━━━ Data shown
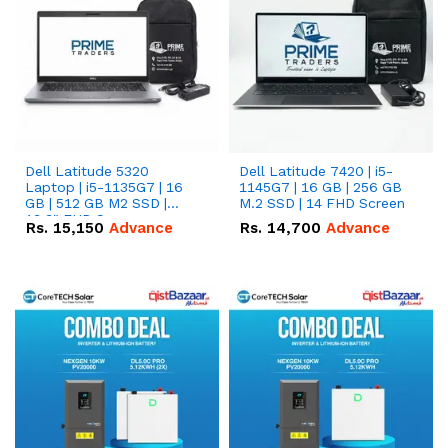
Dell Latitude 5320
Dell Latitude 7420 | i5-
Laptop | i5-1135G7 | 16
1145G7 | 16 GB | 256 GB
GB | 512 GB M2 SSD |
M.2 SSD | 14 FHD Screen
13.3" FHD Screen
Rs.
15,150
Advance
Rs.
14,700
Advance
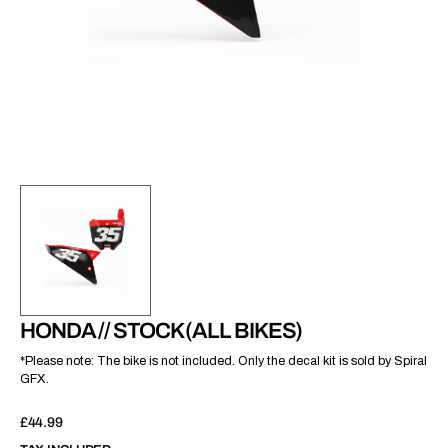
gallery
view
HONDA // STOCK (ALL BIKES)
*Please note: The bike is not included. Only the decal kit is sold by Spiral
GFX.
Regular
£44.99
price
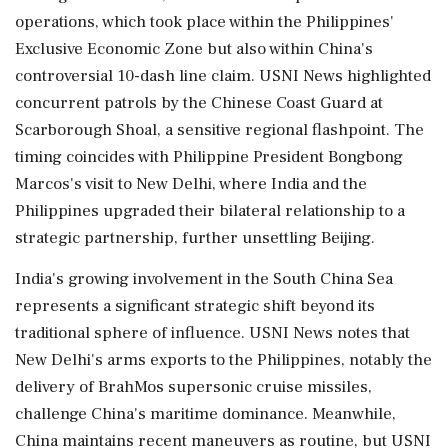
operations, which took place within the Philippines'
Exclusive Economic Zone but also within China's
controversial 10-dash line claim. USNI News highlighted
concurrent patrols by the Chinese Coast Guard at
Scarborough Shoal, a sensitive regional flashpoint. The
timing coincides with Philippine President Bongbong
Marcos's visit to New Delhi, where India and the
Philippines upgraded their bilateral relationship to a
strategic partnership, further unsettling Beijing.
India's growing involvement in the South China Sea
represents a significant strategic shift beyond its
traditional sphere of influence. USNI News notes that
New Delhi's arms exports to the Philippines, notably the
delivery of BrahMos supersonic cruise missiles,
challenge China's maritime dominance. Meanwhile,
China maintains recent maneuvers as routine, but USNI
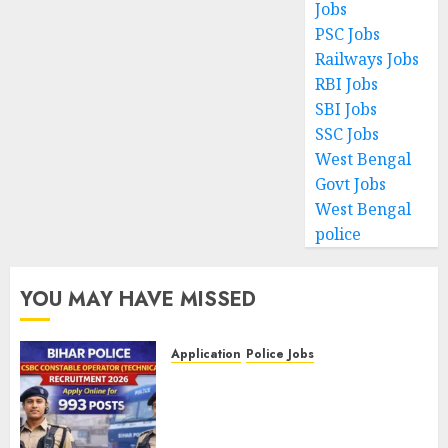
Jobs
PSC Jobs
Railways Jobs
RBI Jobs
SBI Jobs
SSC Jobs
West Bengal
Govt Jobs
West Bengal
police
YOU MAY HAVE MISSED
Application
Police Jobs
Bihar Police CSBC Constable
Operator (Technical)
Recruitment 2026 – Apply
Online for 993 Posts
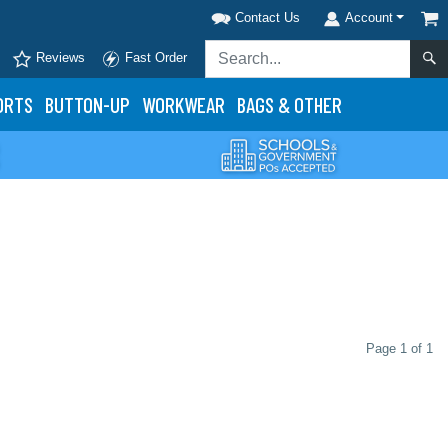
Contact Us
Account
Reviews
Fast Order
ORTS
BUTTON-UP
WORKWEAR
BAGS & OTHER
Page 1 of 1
━━━━━━
━━━ Data shown
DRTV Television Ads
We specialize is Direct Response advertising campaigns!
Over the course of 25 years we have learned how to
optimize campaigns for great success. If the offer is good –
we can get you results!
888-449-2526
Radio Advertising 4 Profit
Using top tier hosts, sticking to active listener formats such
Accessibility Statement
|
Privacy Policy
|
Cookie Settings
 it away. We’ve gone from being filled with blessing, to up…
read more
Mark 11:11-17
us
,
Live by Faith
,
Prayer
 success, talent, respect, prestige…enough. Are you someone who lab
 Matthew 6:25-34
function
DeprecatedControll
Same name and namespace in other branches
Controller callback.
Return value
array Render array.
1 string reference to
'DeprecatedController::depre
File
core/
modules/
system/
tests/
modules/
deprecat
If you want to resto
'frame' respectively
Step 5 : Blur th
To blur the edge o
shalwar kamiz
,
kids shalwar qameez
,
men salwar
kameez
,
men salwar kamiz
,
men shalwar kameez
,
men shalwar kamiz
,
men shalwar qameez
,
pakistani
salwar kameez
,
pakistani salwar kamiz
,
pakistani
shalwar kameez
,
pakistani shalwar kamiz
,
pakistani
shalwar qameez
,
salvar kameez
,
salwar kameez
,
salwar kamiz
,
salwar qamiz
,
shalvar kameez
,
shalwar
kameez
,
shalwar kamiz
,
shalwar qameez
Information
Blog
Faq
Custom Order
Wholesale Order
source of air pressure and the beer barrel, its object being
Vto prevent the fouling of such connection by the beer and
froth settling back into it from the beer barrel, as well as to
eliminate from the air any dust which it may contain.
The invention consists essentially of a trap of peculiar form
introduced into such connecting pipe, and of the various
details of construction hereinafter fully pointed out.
━━━━━━
• _What needs to be done_:
Return the total number of lines in the records that contain "India", without any explanation.

• _Task answer_:
2